Il CT Luca Banchi ha ufficializzato i 12 che scenderanno in campo contro i britannici: rientrano nel roster Diego Flaccadori, Gabriele Procida e Giampaolo Ricci, tre pedine che garantiscono qualità, esperienza e versatilità su entrambi i lati del campo.
Restano invece fuori Momo Diouf, alle prese con il perdurare della sintomatologia al ginocchio sinistro, e Francesco Ferrari. Entrambi rimarranno comunque aggregati al gruppo su richiesta degli stessi giocatori. Autorizzati a lasciare il raduno Giordano Bortolani e Giovanni Veronesi, mentre Davide Casarin saluta per una riacutizzazione della tendinopatia rotulea al ginocchio destro.
Anche la Gran Bretagna cambia qualcosa rispetto alla gara della Vertu Arena: il coach Marc Steutel inserisce Quinn Ellis, playmaker dell’Olimpia Milano, assente nel match d’andata.
In classifica, l’Italia è seconda nel gruppo D alle spalle dell’Islanda per via dello scontro diretto perso a Tortona.

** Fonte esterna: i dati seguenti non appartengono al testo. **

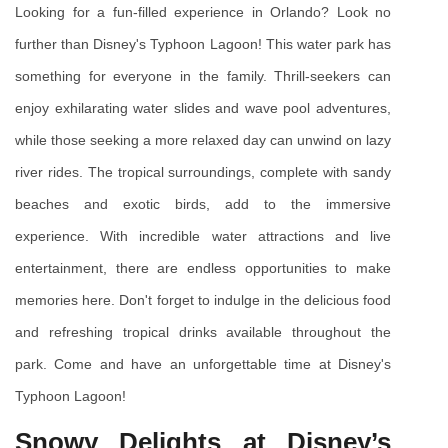
Looking for a fun-filled experience in Orlando? Look no 
further than Disney's Typhoon Lagoon! This water park has 
something for everyone in the family. Thrill-seekers can 
enjoy exhilarating water slides and wave pool adventures, 
while those seeking a more relaxed day can unwind on lazy 
river rides. The tropical surroundings, complete with sandy 
beaches and exotic birds, add to the immersive 
experience. With incredible water attractions and live 
entertainment, there are endless opportunities to make 
memories here. Don't forget to indulge in the delicious food 
and refreshing tropical drinks available throughout the 
park. Come and have an unforgettable time at Disney's 
Typhoon Lagoon!
Snowy Delights at Disney’s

Gli islandesi hanno superato la Lituania con un buzzer beater di Fridriksson, infliggendo ai baltici la seconda sconfitta consecutiva dopo il ko di Klaipeda contro gli Azzurri.

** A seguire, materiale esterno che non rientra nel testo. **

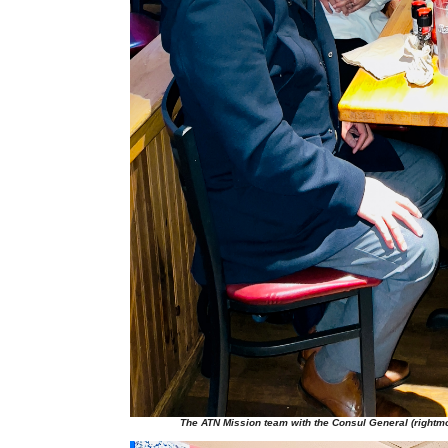
The ATN Mission team with the Consul General (rightmo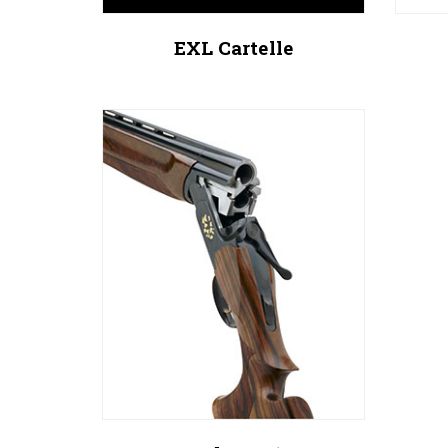
EXL Cartelle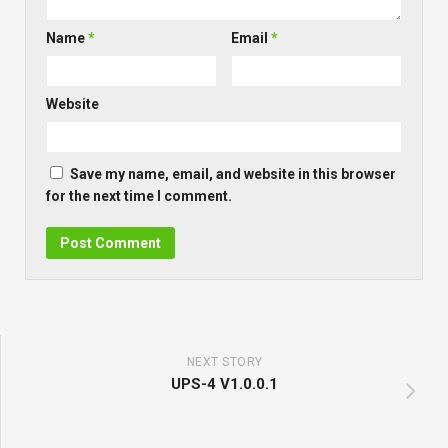
Name
*
Email
*
Website
Save my name, email, and website in this browser
for the next time I comment.
NEXT STORY
UPS-4 V1.0.0.1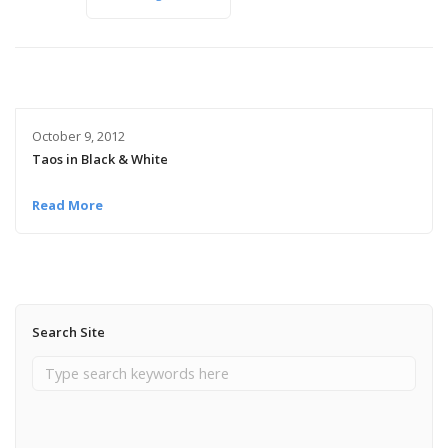
October 9, 2012
Taos in Black & White
Read More
Search Site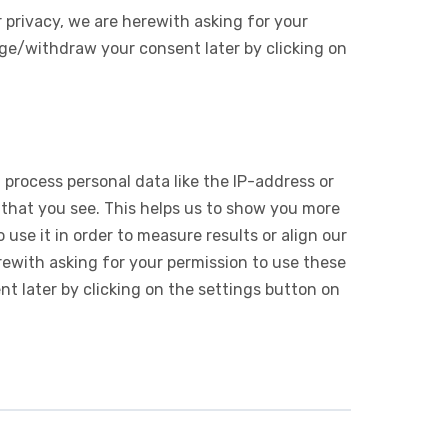
 privacy, we are herewith asking for your
ge/withdraw your consent later by clicking on
 process personal data like the IP-address or
 that you see. This helps us to show you more
use it in order to measure results or align our
ewith asking for your permission to use these
 later by clicking on the settings button on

Lo scenario è chiaro: con una vittoria contro la Gran Bretagna e un’eventuale sconfitta della Lituania contro l’Islanda, l’Italia sarebbe già qualificata alla seconda fase con due gare di anticipo. Come ha ricordato Banchi, però, ogni punto conta: tutte le qualificate porteranno in dote i risultati acquisiti, e nel girone successivo – che incrocerà il gruppo C (Serbia, Turchia, Bosnia Erzegovina e Svizzera) – il livello si alzerà sensibilmente.
“La partita di Newcastle è stata solida, con grande attenzione da parte di tutti e 12 – ha dichiarato Banchi – ma domani sarà fondamentale mantenere intensità e gestione dei possessi sotto pressione, oltre al controllo dei rimbalzi”.

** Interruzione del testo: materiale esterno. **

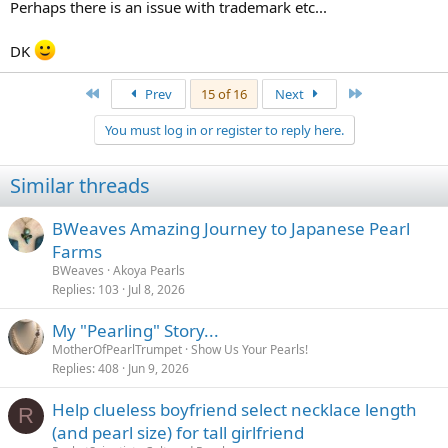
Perhaps there is an issue with trademark etc...
DK
First
Last
Prev
15 of 16
Next
You must log in or register to reply here.
Similar threads
BWeaves Amazing Journey to Japanese Pearl
Farms
BWeaves
Akoya Pearls
Replies
103
Jul 8, 2026
My "Pearling" Story...
MotherOfPearlTrumpet
Show Us Your Pearls!
Replies
408
Jun 9, 2026
Help clueless boyfriend select necklace length
R
(and pearl size) for tall girlfriend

Per la Nazionale si tratta di un ritorno a Livorno a tre anni dall’ultima apparizione: era il 23 febbraio 2023 quando, proprio al Modigliani Forum, arrivò la vittoria sull’Ucraina che sancì la qualificazione al Mondiale 2023, davanti a oltre 8.000 spettatori. Anche questa volta l’impianto labronico sarà un fattore, in una sfida che può avvicinare sensibilmente l’Italia alla seconda fase delle qualificazioni iridate.